Lipid making in plants involves the cooperation of two organelles, study finds

Two enzymes that plants need to make oils live in different organelles, a pair of RIKEN researchers has found. This finding will help inform efforts to tweak the metabolism of plants to boost their production of oils, which can be used as biofuels among other things.

As well as forming the building blocks for the cell membranes of plants, membrane lipids are the precursors for the oils stored in seeds. They are thus attracting attention in research looking into modifying plant metabolism to boost the production of industrially useful oils.

"Oil is the main storage lipid of seeds and is not only important for plant growth, but also as a raw material for various industrial products, including biodiesel," explains Yuki Nakamura of the RIKEN Center for Sustainable Resource Science (CSRS). "Since oils are derived from sugars produced from carbon dioxide in the atmosphere through photosynthesis in plants, research into lipids is expected to contribute to biomanufacturing, which will help to realize a low-carbon society."
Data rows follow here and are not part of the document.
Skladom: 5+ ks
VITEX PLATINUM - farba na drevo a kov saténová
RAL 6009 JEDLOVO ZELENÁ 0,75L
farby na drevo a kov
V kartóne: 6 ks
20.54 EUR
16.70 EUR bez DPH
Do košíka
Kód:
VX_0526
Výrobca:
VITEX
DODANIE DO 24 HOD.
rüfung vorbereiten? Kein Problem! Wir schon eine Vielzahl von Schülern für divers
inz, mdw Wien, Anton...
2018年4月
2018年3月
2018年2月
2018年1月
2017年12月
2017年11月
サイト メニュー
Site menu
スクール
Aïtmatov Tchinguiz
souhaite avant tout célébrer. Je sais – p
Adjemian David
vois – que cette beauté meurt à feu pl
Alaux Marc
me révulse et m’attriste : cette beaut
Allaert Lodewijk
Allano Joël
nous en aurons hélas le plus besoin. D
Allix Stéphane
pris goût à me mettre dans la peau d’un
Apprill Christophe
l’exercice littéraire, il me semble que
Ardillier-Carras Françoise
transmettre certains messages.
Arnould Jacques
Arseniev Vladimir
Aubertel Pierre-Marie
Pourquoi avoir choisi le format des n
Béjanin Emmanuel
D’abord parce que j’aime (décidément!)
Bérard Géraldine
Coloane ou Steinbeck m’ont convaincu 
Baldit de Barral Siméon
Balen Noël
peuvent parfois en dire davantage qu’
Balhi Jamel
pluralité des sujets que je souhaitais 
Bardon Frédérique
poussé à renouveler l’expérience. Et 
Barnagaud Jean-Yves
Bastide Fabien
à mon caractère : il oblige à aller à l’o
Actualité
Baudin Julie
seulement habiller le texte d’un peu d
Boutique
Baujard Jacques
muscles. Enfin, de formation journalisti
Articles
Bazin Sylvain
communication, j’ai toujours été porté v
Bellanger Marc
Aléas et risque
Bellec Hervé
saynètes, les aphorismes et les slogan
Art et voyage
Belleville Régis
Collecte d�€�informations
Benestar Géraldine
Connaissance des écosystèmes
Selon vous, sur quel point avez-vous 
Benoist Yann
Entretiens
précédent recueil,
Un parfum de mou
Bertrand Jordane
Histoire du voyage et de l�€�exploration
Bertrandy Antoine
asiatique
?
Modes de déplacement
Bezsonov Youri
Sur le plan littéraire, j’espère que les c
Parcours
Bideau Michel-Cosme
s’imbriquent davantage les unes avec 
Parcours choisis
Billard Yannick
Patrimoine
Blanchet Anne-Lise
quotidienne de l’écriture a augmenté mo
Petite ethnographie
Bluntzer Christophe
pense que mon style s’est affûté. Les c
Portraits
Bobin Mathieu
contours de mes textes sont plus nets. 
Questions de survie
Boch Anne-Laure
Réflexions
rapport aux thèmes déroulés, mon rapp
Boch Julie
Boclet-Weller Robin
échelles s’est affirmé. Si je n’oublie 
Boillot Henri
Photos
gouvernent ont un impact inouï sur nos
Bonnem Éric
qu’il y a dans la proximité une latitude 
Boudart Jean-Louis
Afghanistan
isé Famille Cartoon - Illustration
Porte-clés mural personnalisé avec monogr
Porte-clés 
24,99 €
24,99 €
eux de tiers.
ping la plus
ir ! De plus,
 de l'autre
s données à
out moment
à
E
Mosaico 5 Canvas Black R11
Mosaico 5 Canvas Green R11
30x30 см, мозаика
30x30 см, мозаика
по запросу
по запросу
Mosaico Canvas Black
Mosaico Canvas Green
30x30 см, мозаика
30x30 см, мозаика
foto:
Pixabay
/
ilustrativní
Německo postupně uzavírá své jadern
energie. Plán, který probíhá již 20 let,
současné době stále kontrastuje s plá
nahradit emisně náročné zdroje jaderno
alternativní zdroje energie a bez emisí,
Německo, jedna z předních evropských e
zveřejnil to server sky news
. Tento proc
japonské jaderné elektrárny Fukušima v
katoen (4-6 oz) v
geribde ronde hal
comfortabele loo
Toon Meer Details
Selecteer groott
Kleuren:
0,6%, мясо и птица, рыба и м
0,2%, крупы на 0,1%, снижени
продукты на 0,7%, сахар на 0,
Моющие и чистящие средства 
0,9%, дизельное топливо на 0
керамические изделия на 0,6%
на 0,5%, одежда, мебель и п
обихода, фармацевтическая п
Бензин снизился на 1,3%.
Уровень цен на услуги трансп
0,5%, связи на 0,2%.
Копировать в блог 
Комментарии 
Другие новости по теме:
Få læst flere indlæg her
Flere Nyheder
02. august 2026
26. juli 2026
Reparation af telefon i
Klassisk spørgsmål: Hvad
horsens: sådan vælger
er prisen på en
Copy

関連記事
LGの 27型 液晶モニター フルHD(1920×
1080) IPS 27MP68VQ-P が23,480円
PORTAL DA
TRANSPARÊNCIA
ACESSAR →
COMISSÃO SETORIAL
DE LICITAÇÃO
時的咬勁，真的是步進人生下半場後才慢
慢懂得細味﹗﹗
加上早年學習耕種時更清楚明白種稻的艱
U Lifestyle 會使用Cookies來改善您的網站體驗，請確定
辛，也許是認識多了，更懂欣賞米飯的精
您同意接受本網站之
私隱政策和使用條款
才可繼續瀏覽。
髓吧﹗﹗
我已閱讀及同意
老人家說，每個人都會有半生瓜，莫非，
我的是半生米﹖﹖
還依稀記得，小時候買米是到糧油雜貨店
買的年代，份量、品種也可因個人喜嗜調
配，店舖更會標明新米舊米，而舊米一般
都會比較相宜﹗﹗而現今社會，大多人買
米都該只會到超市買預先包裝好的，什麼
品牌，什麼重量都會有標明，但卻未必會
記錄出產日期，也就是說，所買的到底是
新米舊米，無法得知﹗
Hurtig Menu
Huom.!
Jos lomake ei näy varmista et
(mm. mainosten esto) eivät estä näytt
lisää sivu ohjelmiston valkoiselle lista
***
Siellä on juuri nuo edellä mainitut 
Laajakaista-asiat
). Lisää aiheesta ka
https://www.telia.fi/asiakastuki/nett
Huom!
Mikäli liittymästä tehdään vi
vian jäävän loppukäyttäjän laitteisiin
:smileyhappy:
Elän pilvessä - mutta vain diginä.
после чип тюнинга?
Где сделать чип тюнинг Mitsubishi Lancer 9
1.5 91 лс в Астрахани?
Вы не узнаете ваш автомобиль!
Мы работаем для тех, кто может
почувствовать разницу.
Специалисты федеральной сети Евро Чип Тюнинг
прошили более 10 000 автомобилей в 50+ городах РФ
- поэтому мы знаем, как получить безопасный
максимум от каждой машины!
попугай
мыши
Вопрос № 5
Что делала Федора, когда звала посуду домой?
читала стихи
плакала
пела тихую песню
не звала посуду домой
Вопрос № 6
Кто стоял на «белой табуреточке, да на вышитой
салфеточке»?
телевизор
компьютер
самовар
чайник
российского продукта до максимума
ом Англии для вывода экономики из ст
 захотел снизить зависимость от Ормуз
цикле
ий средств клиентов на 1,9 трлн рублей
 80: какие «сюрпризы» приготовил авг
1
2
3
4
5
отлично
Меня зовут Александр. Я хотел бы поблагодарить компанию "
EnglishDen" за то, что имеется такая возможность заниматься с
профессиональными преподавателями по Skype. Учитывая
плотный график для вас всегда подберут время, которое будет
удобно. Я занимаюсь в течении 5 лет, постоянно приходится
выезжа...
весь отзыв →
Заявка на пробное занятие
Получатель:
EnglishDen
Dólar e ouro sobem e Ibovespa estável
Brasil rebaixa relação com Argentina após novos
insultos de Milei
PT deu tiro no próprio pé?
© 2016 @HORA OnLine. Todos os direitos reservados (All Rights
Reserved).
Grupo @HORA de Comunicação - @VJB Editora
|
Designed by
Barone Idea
Oils are formed in the endoplasmic reticulum—a large structure in plant cells that performs multiple functions. A key step in lipid synthesis is catalyzed by an enzyme known as phosphatidic acid phosphatase. It has a dozen or so different forms that have slightly different sequences of amino acids, but it wasn't known which of these forms are essential for lipid synthesis.

Now, Nakamura and Van Nguyen, also at the CSRS, have shown that two forms of phosphatidic acid phosphatase, LPPα2 and LPPα1, are required to make lipids in thale cress. The research is published in The Plant Cell.

When the researchers knocked out the genes that code for LPPα2 and LPPα1, the resulting plants didn't survive.

In a surprising twist, the researchers found that the forms don't reside in the same organelles: LPPα2 is in the endoplasmic reticulum, whereas LPPα1 is found nearby in chloroplasts—the site where photosynthesis occurs. "It makes sense that one enzyme is in the endoplasmic reticulum, because that is where the pathway is happening, but we don't yet know why the other enzyme is in the chloroplast," comments Nakamura.

This finding implies that the two organelles have to talk to each other in order to produce lipids—something that Nakamura is keen to explore in the future.

The discovery was particularly gratifying for Nakamura as it answers a question he had while completing his Ph.D. about 15 years ago. "I'm very happy with this finding because it resolves a question that's been nagging at me for a very long time," he says.